When it comes to permuterm and K-gram for wildcard queries, when would you use one or the other? Permuterm seems it may return a smaller, targeted group of words, where k-grams could return a huge result depending on the word.

Friday, January 10, 2014

Reading Notes - Unit 2

IIR Section1-2:


  • We looked at building inverted indexes, mostly an introduction.  
  • Tokens, normalized tokens roughly equal words
  • Inverted index look sort of like linked lists (?)
IIR Chapter 2:

  • First we read about document types and what constitutes a document
    • You don't want to consider a collection of books a document
    • Conversely you don't want to consider a paragraph one either
    • Try to find a happy medium, or tailor it to your need
  • Interesting look at the challenges of languages
  • Token is an instance of a sequence of characters
  • Type is the class of all token
  • Term is a token that is included in the IR systems' dictionary
    • You might not include stop words like "the"
  • Looked at how to deal with names such as O'Neill
  • Normalization is the next step
  • Followed possibly by stemming and lemmatization.
    • It strikes me as interesting that stemming and lemmatization are still problematic and don't always solve the problem
  • A discussion of skip pointers follows
    • I'm still a little hazy on this.
  • Biword indexes with there ability to weed out most false-positives seem to have a lot of upsides with not so many downsides when it comes to search...
    • "friends romans", "romans countrymen"
  • Then positional schemes are introduced, followed by the combination of the biword and positional to find "Michael Jackson"

IIR Chapter 3

  • We begin with the venerable binary tree and b-tree.
    • b-trees are nice because it can help when the dictionary is disk based.
  • Then a discussion of wildcard queries begins
    • Permuterm indexes.
      • I still don't understand what's going on in these.
    • k-gram indexes
  • Spelling correction
    • Choose the "nearest one"
    • Choose the most likely if two words are equally close
  • Forms of spelling correction
    • isolated-term: correct a single query at a time
    • context-sensitive: using the most likely candidate
      • "flew form Heathrow" becomes "flew FROM Heathrow"
    • Edit distance uses matrices to determine how far a word is form another
      • cats" has a maximun Levenshtein distance of 3 from "fast"
    • k-gram indexes for spelling correction
      • how many k-grams does it have in common
    • Phonetic correction (the most interesting in my mind)
      • make a soundex index
      • I always wondered if something like this existed

Tuesday, January 7, 2014

Muddiest Notes - Unit 1

Week 1 didn't have anything that was too confusing.

Reading Notes - Unit 1

Finding Out About Section 1.1 Notes:


  • This chapter was a nice start the course.  It provided a larger overview of what we're doing here.  Having just come from Human Information Processing with Dr. Hirtle, this was a nice bridge.  
  • The FOA conversation loop was a perfect model for what goes on in a conversation between two people.
  • They go on to show the model a search engine and it really showed how far we have to come.

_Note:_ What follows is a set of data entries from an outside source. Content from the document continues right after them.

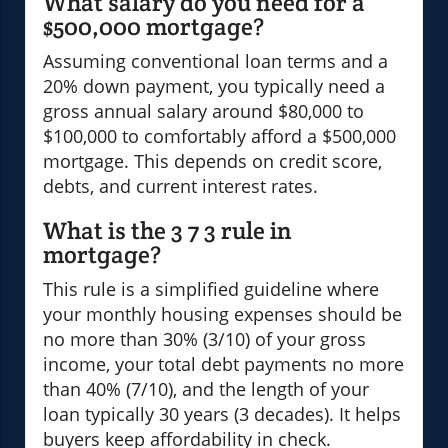
What salary do you need for a
$500,000 mortgage?
Assuming conventional loan terms and a
20% down payment, you typically need a
gross annual salary around $80,000 to
$100,000 to comfortably afford a $500,000
mortgage. This depends on credit score,
debts, and current interest rates.
What is the 3 7 3 rule in
mortgage?
This rule is a simplified guideline where
your monthly housing expenses should be
no more than 30% (3/10) of your gross
income, your total debt payments no more
than 40% (7/10), and the length of your
loan typically 30 years (3 decades). It helps
buyers keep affordability in check.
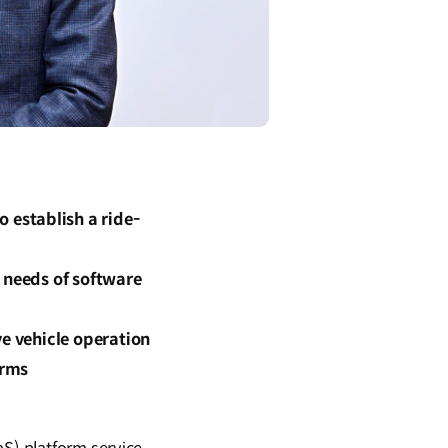
establish a ride-
 needs of software
ve vehicle operation
orms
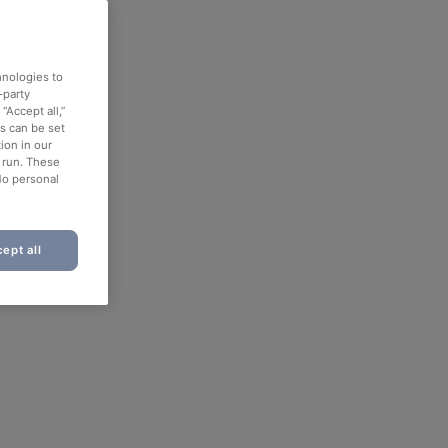
hnologies to
-party
“Accept all,”
es can be set
ion in our
o run. These
No personal
ept all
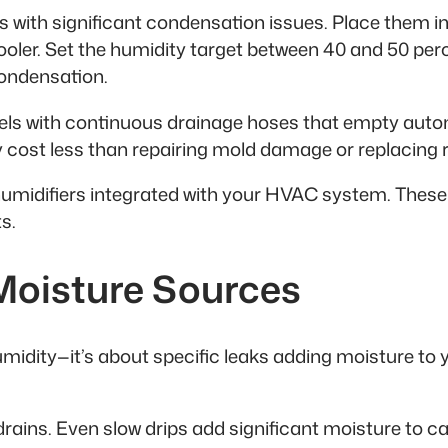
oms with significant condensation issues. Place them
cooler. Set the humidity target between 40 and 50 per
condensation.
dels with continuous drainage hoses that empty autom
hey cost less than repairing mold damage or replacing
umidifiers integrated with your HVAC system. These 
s.
 Moisture Sources
idity—it’s about specific leaks adding moisture to 
drains. Even slow drips add significant moisture to c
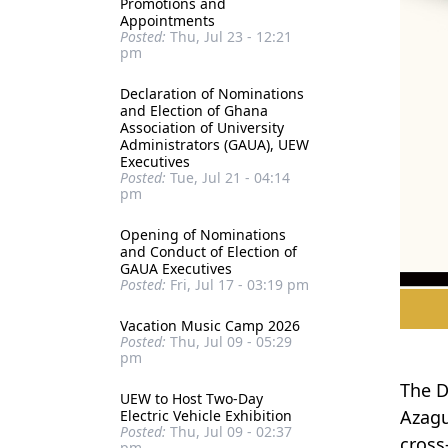
Promotions and
Appointments
Posted:
Thu, Jul 23 - 12:21
pm
Declaration of Nominations
and Election of Ghana
Association of University
Administrators (GAUA), UEW
Executives
Posted:
Tue, Jul 21 - 04:14
pm
Opening of Nominations
and Conduct of Election of
GAUA Executives
Posted:
Fri, Jul 17 - 03:19 pm
Vacation Music Camp 2026
Posted:
Thu, Jul 09 - 05:29
pm
The D
UEW to Host Two-Day
Azagu
Electric Vehicle Exhibition
Posted:
Thu, Jul 09 - 02:37
cross
pm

Information Retrieval  Section 1.1 - 1.2 Notes:

  • Section 1.1 is a basic introduction to the topic talking mostly about search engines but it does briefly touch on local search.
  • Figure 1.1 is nice model for what a search engine is doing.
  • They then go on to talk about systems and efficiency and effectiveness 


Modern Information Retrieval Sections 1.1 - 1.4 Notes:


  • Again, a basic introduction to the topic, with a great discussion of ancient libraries and 
  • Section 1.2-1.3 are a bit more CS heavy than the other readings but provide a concrete, high level model that I feel is the best of the three readings.
  • Section 1.3 introduces the idea of Ranking as the current best way to search
  • Section 1.4 has a brief history of the web and web search moving onto the modern era.